Let reduce some indentation and do

		if (!sev->snp_asid_to_gctx_pages_map[i])
			continue;

> +			status_data.gctx_paddr = sev->snp_asid_to_gctx_pages_map[i];
> +			status_data.address = __psp_pa(snp_guest_status);
> +			ret = sev_do_cmd(SEV_CMD_SNP_GUEST_STATUS, &status_data, &error);

... and
		if (!ret)
			continue;

> +			if (ret) {
> +				/*
> +				 * Handle race with SNP VM being destroyed/decommissoned,
> +				 * if guest context page invalid error is returned,
> +				 * assume guest has been destroyed.
> +				 */
> +				if (error == SEV_RET_INVALID_GUEST)
> +					continue;

Add a blank line here.

And add a comment here about synthetic_restore_required being set.

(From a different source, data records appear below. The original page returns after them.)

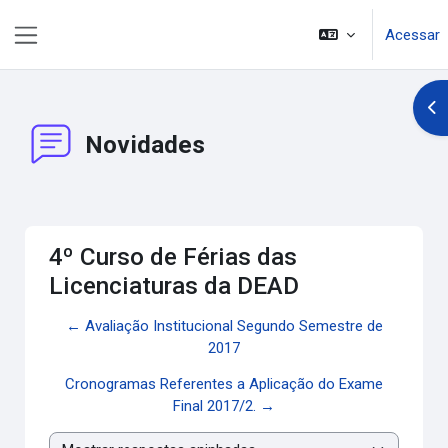
Ir para o conteúdo principal
Acessar
Painel lateral
Abr
Novidades
4º Curso de Férias das
Licenciaturas da DEAD
← Avaliação Institucional Segundo Semestre de
2017
Cronogramas Referentes a Aplicação do Exame
Final 2017/2. →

> +				sev->synthetic_restore_required = true;
> +				dev_err(sev->dev, "SNP GCTX update error: %#x\n", error);
> +				dev_err(sev->dev, "Roll back SNP firmware!\n");

Single message, something like:

"SNP guest context update error %#x, recommend SNP firmware roll back."

> +				snp_free_firmware_page(snp_guest_status);

This is done in the goto below, so must be removed.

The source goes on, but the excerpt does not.